The parishioners of St. Cuthbert’s church subscribed to the window in memory of Canon William Brown, who served the congregation from in 1874 to 1924. The window was installed in 1931. The saints depicted in the first light are Saints William of York and Saint Bede. The saints depicted in the second light are Saints Cuthbert and Blessed Thomas Percy.
The top panel of the first light depicts an angel in robes of purple, gold and green, encircled in an amber halo and emerald wings. The main panels depict Saint William of York, archbishop of York in the eleventh century. He is attired in crimson and wine vestments trimmed with gold, and a red and gold mitre. Below, King Stephen of England is depicted, a relative and admirer of the saint. Below, Saint William is depicted in purple and magenta robes with a spear piercing his head, denoting his murder.
The lower panel depicts Saint Bede, an eighth century monk, holding a pen and the Book of the Gospels that he translated into Anglo-Saxon. He is depicted wearing purple and grey robes.
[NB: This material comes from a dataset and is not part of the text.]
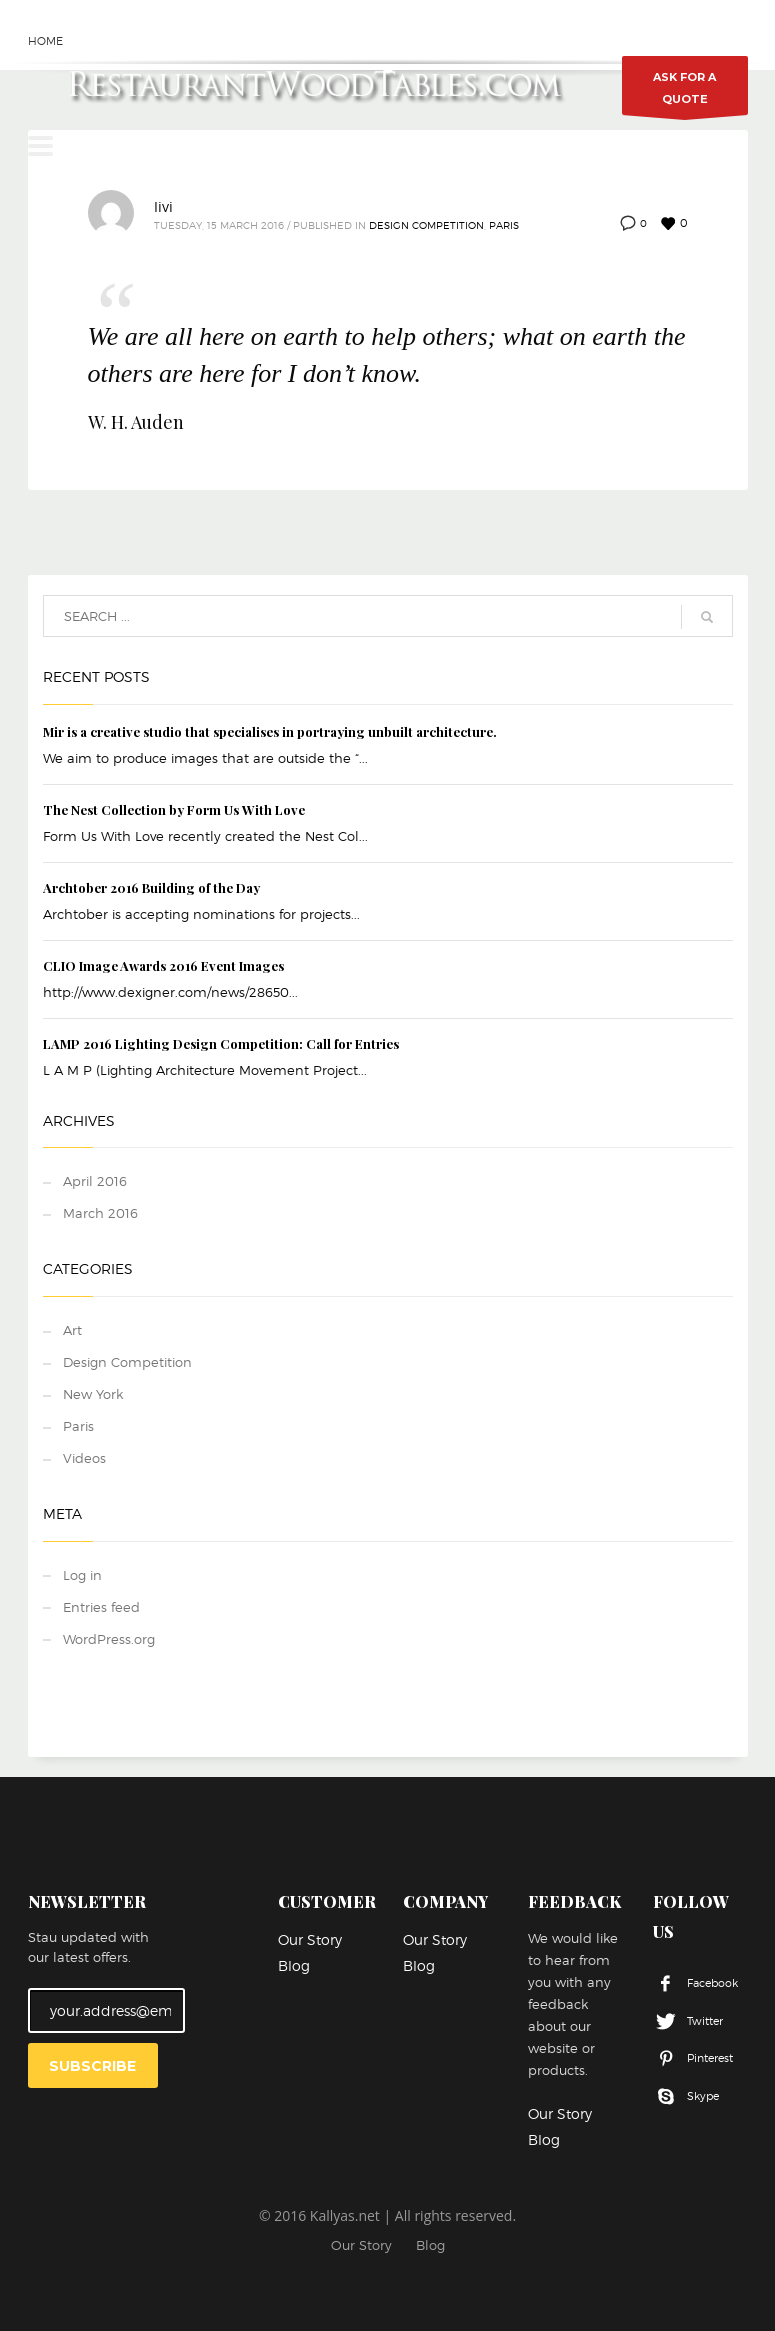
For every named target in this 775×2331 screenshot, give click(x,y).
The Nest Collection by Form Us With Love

The top panel of the second light depicts an angel in magenta and blue robes, with golden wings and a white halo. Saint Cuthbert, the seventh century bishop of Lindisfarne, is depicted holding the head of Saint Oswald, King of Northumbria, who was killed at the Maserfield.
The lower panel depicts Blessed Thomas Percy, one of the leaders in the rising of the North against the religious changes under Elizabeth I. He refused to renounce his vows was executed at York. The smaller figures in the top section may denote saints and martyrs who gave their lives for their faith.